Conditions in jails across the EU vary widely an on Wednesday MEPs asked members of the Council and Commission about differences in detention conditions, deteriorating conditions in EU prisons, abuses in pre-trial detention, overcrowding and the detention of non-EU nationals.
Free movement of people has led to an increasing number of EU citizens being detained in member states other than their own, where conditions could be very different.

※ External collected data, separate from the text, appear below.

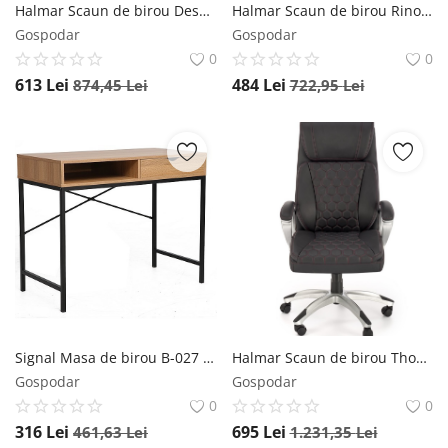
Halmar Scaun de birou Desmond bej
Halmar Scaun de birou Rino gri
Gospodar
Gospodar
0
0
613
Lei
484
Lei
874,45
Lei
722,95
Lei
Signal Masa de birou B-027 - stejar/negru
Halmar Scaun de birou Thomas piele ecologica negru H122 cm
Gospodar
Gospodar
0
0
316
Lei
695
Lei
461,63
Lei
1.231,35
Lei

A Green Paper published by the Commission in June, following numerous requests by the EP for EU-wide minimum standards for prison and detention conditions and a common set of prisoners' rights, highlights the discrepancies in standards across the EU.
It noted that detainees were often held in cramped, overcrowded cells, that some member states have no legal maximum length for pre-trial detention and that the , treatment of non-EU nationals and poor detention conditions often hamper the rehabilitation of prisoners upon release.
Detention conditions and prison management falls under the responsibility of Member States. But poor conditions may undermine the trust necessary to underpin judicial cooperation between EU countries.
Questions tabled by S&D, ALDE, GUE/NGL, EPP and the Greens raise issues including how the Commission intends to address the protection of fundamental rights for all prisoners enshrined in the EU Charter and what the Council will do to promote minimum detention and prison standards and a common set of prisoners' rights including appropriate compensation rules for persons unjustly detained or convicted.